Document layout detection data:
- - -

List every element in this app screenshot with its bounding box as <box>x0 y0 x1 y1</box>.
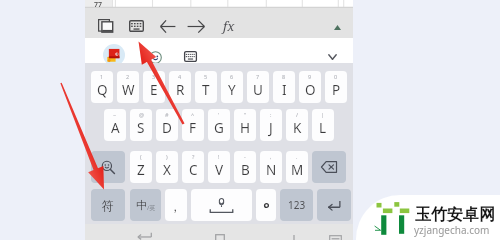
staticText: K <box>293 119 302 137</box>
staticText: ' <box>218 111 220 118</box>
staticText: / <box>296 111 299 118</box>
staticText: ! <box>218 153 220 160</box>
staticText: 4 <box>178 73 182 80</box>
button[interactable]: | <box>312 109 334 141</box>
staticText: 123 <box>288 198 306 212</box>
staticText: 玉竹安卓网 <box>415 205 495 225</box>
button[interactable]: : <box>260 109 282 141</box>
button[interactable]: Split view <box>93 14 117 38</box>
button[interactable]: Collapse formula bar <box>327 17 347 37</box>
staticText: ) <box>166 153 168 160</box>
button[interactable]: Numeric keypad <box>124 14 148 38</box>
button[interactable]: ' <box>208 109 230 141</box>
button[interactable]: Navigation <box>283 224 305 240</box>
staticText: P <box>332 81 341 99</box>
staticText: /英 <box>147 204 156 212</box>
button[interactable]: Navigation <box>133 224 155 240</box>
staticText: S <box>137 119 145 137</box>
button[interactable]: 4 <box>169 71 191 103</box>
button[interactable]: 0 <box>325 71 347 103</box>
staticText: 符 <box>102 198 114 213</box>
button[interactable]: 5 <box>195 71 217 103</box>
button[interactable]: @ <box>130 109 152 141</box>
button[interactable]: ~ <box>104 109 126 141</box>
staticText: @ <box>139 111 144 118</box>
button[interactable]: Backspace <box>312 151 346 183</box>
staticText: 1 <box>100 73 104 80</box>
staticText: Z <box>137 161 145 179</box>
button[interactable]: 3 <box>143 71 165 103</box>
staticText: X <box>163 161 171 179</box>
staticText: W <box>122 81 135 99</box>
staticText: I <box>282 81 287 99</box>
staticText: H <box>240 119 251 137</box>
staticText: N <box>266 161 277 179</box>
button[interactable]: 9 <box>299 71 321 103</box>
button[interactable]: Profile <box>103 44 125 66</box>
staticText: 7 <box>256 73 260 80</box>
staticText: B <box>241 161 250 179</box>
staticText: A <box>111 119 120 137</box>
staticText: . <box>296 153 298 160</box>
button[interactable]: Keyboard layout <box>179 45 201 67</box>
staticText: ^ <box>191 111 195 118</box>
button[interactable]: " <box>234 109 256 141</box>
button[interactable]: / <box>286 109 308 141</box>
staticText: D <box>162 119 172 137</box>
staticText: " <box>244 111 247 118</box>
button[interactable]: 1 <box>91 71 113 103</box>
button[interactable]: ( <box>130 151 152 183</box>
button[interactable]: # <box>156 109 178 141</box>
staticText: ( <box>140 153 142 160</box>
button[interactable]: - <box>234 151 256 183</box>
staticText: , <box>270 153 272 160</box>
staticText: ~ <box>113 111 117 118</box>
button[interactable]: ^ <box>182 109 204 141</box>
staticText: 77 <box>94 0 103 8</box>
button[interactable]: ) <box>156 151 178 183</box>
staticText: 中 <box>136 198 147 212</box>
staticText: 5 <box>204 73 208 80</box>
button[interactable]: Navigation <box>209 224 231 240</box>
staticText: 8 <box>282 73 286 80</box>
button[interactable] <box>256 189 276 221</box>
button[interactable]: ! <box>208 151 230 183</box>
button[interactable]: 2 <box>117 71 139 103</box>
button[interactable]: Search <box>91 151 125 183</box>
staticText: O <box>305 81 316 99</box>
staticText: ， <box>169 199 181 214</box>
staticText: 2 <box>126 73 130 80</box>
button[interactable]: ? <box>182 151 204 183</box>
button[interactable]: 符 <box>91 189 125 221</box>
staticText: G <box>214 119 224 137</box>
staticText: Y <box>228 81 236 99</box>
button[interactable]: Previous cell <box>156 14 180 38</box>
staticText: J <box>269 119 273 137</box>
button[interactable]: fx <box>217 14 241 38</box>
staticText: # <box>165 111 169 118</box>
staticText: C <box>189 161 198 179</box>
button[interactable]: , <box>260 151 282 183</box>
staticText: 6 <box>230 73 234 80</box>
button[interactable]: ， <box>165 189 187 221</box>
button[interactable]: 8 <box>273 71 295 103</box>
staticText: T <box>202 81 210 99</box>
staticText: E <box>150 81 158 99</box>
staticText: 9 <box>308 73 312 80</box>
button[interactable]: Navigation <box>324 224 346 240</box>
staticText: | <box>321 111 325 118</box>
button[interactable]: Next cell <box>184 14 208 38</box>
button[interactable]: Enter <box>317 189 351 221</box>
button[interactable]: Emoji <box>144 46 166 68</box>
staticText: M <box>291 161 304 179</box>
button[interactable]: Space <box>191 189 252 221</box>
button[interactable]: 6 <box>221 71 243 103</box>
button[interactable]: . <box>286 151 308 183</box>
button[interactable]: 123 <box>280 189 313 221</box>
staticText: - <box>244 153 246 160</box>
staticText: 0 <box>334 73 338 80</box>
staticText: ? <box>192 153 195 160</box>
button[interactable]: 中 <box>130 189 161 221</box>
button[interactable]: Hide keyboard <box>321 46 343 68</box>
button[interactable]: 7 <box>247 71 269 103</box>
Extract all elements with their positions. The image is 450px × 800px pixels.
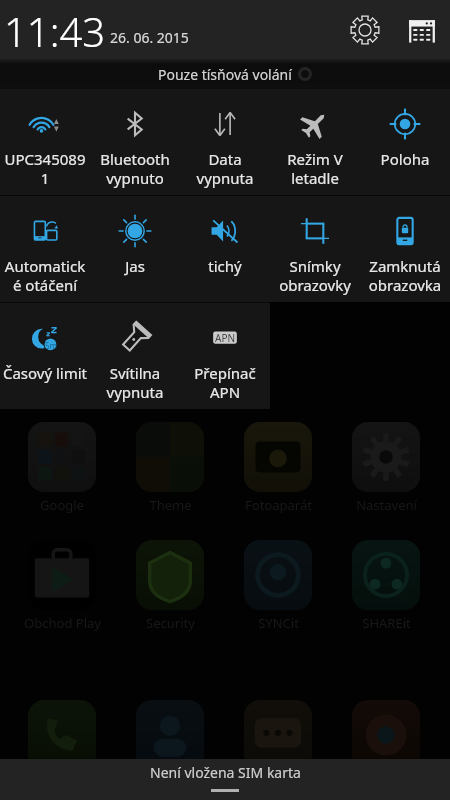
button[interactable] <box>136 540 204 610</box>
staticText: Režim V letadle <box>270 149 360 188</box>
staticText: Theme <box>149 496 192 514</box>
button[interactable]: Zamknutá obrazovka <box>360 196 450 302</box>
button[interactable]: Edit quick settings <box>402 12 442 48</box>
staticText: APN <box>215 331 236 345</box>
button[interactable] <box>244 540 312 610</box>
button[interactable]: APN <box>180 303 270 409</box>
staticText: Přepínač APN <box>180 363 270 402</box>
staticText: Pouze tísňová volání <box>158 65 292 84</box>
button[interactable] <box>136 422 204 492</box>
staticText: Google <box>40 496 84 514</box>
staticText: Nastavení <box>356 496 417 514</box>
staticText: Security <box>146 614 195 632</box>
staticText: UPC345089 1 <box>0 149 90 188</box>
staticText: 26. 06. 2015 <box>110 28 189 47</box>
staticText: SHAREit <box>362 614 411 632</box>
button[interactable] <box>244 700 312 770</box>
button[interactable]: 5m <box>0 303 90 409</box>
button[interactable]: tichý <box>180 196 270 302</box>
staticText: Zamknutá obrazovka <box>360 256 450 295</box>
button[interactable] <box>28 700 96 770</box>
staticText: tichý <box>180 256 270 276</box>
button[interactable] <box>28 540 96 610</box>
staticText: Časový limit <box>0 363 90 383</box>
staticText: Jas <box>90 256 180 276</box>
staticText: Svítilna vypnuta <box>90 363 180 402</box>
button[interactable]: Svítilna vypnuta <box>90 303 180 409</box>
staticText: Automatick é otáčení <box>0 256 90 295</box>
staticText: Poloha <box>360 149 450 169</box>
staticText: Obchod Play <box>24 614 101 632</box>
button[interactable] <box>352 540 420 610</box>
staticText: Data vypnuta <box>180 149 270 188</box>
button[interactable] <box>352 700 420 770</box>
button[interactable]: Automatick é otáčení <box>0 196 90 302</box>
staticText: SYNCit <box>258 614 299 632</box>
staticText: Fotoaparát <box>245 496 312 514</box>
staticText: 5m <box>45 340 58 351</box>
button[interactable] <box>352 422 420 492</box>
staticText: Není vložena SIM karta <box>150 763 301 782</box>
button[interactable] <box>136 700 204 770</box>
button[interactable] <box>244 422 312 492</box>
button[interactable]: Bluetooth vypnuto <box>90 89 180 195</box>
button[interactable]: UPC345089 1 <box>0 89 90 195</box>
staticText: Bluetooth vypnuto <box>90 149 180 188</box>
button[interactable]: Jas <box>90 196 180 302</box>
button[interactable]: Snímky obrazovky <box>270 196 360 302</box>
button[interactable]: Není vložena SIM karta <box>0 759 450 785</box>
staticText: 11:43 <box>4 4 106 58</box>
button[interactable]: Data vypnuta <box>180 89 270 195</box>
button[interactable] <box>28 422 96 492</box>
staticText: Snímky obrazovky <box>270 256 360 295</box>
button[interactable]: Settings <box>345 12 385 48</box>
button[interactable]: Režim V letadle <box>270 89 360 195</box>
button[interactable]: Poloha <box>360 89 450 195</box>
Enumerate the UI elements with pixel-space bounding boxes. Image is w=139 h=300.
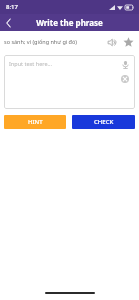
button[interactable]: Clear text	[119, 73, 131, 85]
staticText: HINT	[28, 118, 43, 126]
staticText: Input text here...	[9, 60, 52, 67]
button[interactable]: HINT	[4, 115, 66, 129]
button[interactable]: CHECK	[72, 115, 135, 129]
button[interactable]: Input text here...	[4, 55, 135, 109]
staticText: CHECK	[94, 118, 114, 126]
staticText: 8:17	[6, 3, 18, 11]
staticText: Write the phrase	[36, 17, 103, 28]
button[interactable]: Back	[0, 15, 16, 31]
button[interactable]: Voice input	[119, 58, 131, 70]
staticText: so sánh; ví (giống như gì đó)	[4, 38, 105, 45]
button[interactable]: Play audio	[105, 35, 119, 49]
button[interactable]: Favorite	[121, 35, 135, 49]
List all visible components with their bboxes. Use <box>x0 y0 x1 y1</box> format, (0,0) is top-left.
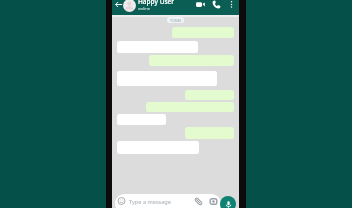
staticText: Happy User <box>138 0 175 6</box>
button[interactable]: Voice message <box>220 196 236 208</box>
button[interactable]: Call <box>211 0 222 10</box>
staticText: online <box>138 6 151 12</box>
button[interactable]: More options <box>226 0 236 9</box>
staticText: Type a message <box>129 198 171 206</box>
button[interactable]: Back <box>112 0 123 10</box>
button[interactable]: Type a message <box>115 194 221 208</box>
button[interactable]: Video call <box>195 0 206 10</box>
staticText: TODAY <box>170 18 182 23</box>
button[interactable]: Profile photo <box>123 0 136 12</box>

- - -

Instructions to follow:
Bring together all lines of the entries above in which the string "Není" occurs.

Exercise answer:
staticText: Není vložena SIM karta <box>150 763 301 782</box>
button[interactable]: Není vložena SIM karta <box>0 759 450 785</box>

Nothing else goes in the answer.